6 e 7. Possibilità di apertura

Tashi e Nungshi Malik, alpinisti da record del mondo

In India, scalare le montagne non è uno sport. Eppure, Tashi e Nungshi Malik sono diventati i primi gemelli e sud-asiatici del mondo a scalare le sette vette più alte. Grazie all'incoraggiamento del padre, i gemelli Malik hanno iniziato ad arrampicare in montagna all'età di 18 anni.

“L'alpinismo ha un enorme potenziale in India. Abbiamo 50 vette in Himalaya, e sono tutte vaste e belle", dice Nungshi. I gemelli Malik affermano che l'alpinismo li ha aiutati a connettersi con la loro comunità e a condividere il loro apprezzamento per la natura. “Siamo sempre state ragazze timide e molto autonome.
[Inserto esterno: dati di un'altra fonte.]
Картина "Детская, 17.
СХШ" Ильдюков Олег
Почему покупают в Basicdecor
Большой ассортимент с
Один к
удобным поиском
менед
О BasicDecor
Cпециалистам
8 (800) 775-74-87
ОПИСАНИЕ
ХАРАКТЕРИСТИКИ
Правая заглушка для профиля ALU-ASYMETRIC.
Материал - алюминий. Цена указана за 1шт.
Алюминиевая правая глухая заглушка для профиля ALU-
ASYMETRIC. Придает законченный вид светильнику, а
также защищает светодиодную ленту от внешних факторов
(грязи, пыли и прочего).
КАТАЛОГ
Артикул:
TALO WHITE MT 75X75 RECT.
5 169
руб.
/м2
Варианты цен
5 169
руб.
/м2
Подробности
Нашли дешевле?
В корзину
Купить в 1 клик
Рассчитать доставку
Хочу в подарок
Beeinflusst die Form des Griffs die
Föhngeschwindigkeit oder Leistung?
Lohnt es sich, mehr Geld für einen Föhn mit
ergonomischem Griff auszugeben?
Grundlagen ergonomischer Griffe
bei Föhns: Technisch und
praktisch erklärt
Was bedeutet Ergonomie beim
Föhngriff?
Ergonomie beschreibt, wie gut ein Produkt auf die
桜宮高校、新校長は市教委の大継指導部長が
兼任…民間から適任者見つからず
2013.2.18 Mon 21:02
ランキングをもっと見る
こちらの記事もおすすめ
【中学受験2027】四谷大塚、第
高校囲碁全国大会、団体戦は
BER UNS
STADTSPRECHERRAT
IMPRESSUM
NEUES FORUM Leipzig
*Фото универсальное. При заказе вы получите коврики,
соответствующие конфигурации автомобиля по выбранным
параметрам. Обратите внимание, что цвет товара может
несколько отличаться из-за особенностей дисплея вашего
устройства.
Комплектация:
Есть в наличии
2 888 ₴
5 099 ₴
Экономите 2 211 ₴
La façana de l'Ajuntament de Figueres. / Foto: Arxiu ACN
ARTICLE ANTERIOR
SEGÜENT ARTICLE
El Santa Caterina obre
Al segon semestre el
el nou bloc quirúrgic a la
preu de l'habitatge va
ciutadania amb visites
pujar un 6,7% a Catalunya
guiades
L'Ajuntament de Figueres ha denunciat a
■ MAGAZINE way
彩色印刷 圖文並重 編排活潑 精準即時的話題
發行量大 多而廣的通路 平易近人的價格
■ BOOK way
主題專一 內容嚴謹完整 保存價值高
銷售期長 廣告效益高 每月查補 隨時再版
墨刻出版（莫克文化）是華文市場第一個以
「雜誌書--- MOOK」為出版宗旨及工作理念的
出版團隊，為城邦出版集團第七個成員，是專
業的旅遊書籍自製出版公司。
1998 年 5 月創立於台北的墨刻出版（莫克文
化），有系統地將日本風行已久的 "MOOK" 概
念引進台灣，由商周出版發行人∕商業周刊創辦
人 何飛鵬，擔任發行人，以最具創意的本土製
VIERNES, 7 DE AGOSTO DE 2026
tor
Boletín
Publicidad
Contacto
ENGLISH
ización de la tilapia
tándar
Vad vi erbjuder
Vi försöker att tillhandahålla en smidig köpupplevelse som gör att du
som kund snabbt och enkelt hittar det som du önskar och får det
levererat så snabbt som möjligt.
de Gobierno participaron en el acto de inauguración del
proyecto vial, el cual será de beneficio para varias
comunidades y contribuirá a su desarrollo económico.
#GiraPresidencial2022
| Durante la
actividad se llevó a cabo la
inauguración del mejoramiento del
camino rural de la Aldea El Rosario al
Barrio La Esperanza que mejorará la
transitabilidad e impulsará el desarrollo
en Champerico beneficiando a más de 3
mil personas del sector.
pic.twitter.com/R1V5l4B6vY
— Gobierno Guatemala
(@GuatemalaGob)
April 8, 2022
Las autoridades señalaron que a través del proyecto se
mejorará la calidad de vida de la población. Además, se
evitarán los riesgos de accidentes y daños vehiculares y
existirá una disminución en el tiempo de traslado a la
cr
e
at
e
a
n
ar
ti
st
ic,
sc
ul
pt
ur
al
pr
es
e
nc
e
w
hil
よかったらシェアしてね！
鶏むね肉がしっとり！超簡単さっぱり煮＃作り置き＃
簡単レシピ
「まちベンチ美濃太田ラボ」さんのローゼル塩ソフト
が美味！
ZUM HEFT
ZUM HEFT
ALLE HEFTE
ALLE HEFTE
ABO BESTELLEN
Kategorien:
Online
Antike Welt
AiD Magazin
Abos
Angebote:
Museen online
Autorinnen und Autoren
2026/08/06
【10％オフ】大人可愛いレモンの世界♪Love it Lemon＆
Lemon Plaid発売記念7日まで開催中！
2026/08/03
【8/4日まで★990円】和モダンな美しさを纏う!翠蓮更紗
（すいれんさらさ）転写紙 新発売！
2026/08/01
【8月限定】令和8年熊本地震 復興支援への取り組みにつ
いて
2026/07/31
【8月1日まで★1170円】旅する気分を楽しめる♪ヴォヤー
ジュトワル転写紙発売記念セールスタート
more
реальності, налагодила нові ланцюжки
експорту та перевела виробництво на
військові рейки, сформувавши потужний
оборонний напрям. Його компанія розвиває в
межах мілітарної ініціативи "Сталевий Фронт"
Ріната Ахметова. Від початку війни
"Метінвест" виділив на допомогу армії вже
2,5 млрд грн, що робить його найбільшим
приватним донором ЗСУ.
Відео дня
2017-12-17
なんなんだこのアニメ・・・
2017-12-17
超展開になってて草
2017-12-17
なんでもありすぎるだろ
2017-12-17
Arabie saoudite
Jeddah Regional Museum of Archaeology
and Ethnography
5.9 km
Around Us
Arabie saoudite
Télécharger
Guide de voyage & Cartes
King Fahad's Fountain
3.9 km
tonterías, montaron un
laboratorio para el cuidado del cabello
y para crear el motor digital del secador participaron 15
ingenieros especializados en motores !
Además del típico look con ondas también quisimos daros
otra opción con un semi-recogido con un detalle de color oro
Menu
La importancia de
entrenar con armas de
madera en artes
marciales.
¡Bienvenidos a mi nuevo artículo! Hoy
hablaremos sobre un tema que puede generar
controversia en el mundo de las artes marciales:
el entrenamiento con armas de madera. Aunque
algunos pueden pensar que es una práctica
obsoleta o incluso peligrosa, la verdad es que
L'arrampicata ha riempito i nostri appetiti di aprirsi", dice Tashi.

Insieme, hanno dato vita alla Fondazione Nunghi Tashi, che aiuta a sostenere e incoraggiare programmi di alpinismo per ragazze nella regione dell'Asia meridionale. “L'India ha una società molto accademica. Le montagne hanno agito come un guru per noi e vogliamo aiutare le ragazze a realizzare il loro pieno potenziale, qualunque esso sia", afferma Nungshi.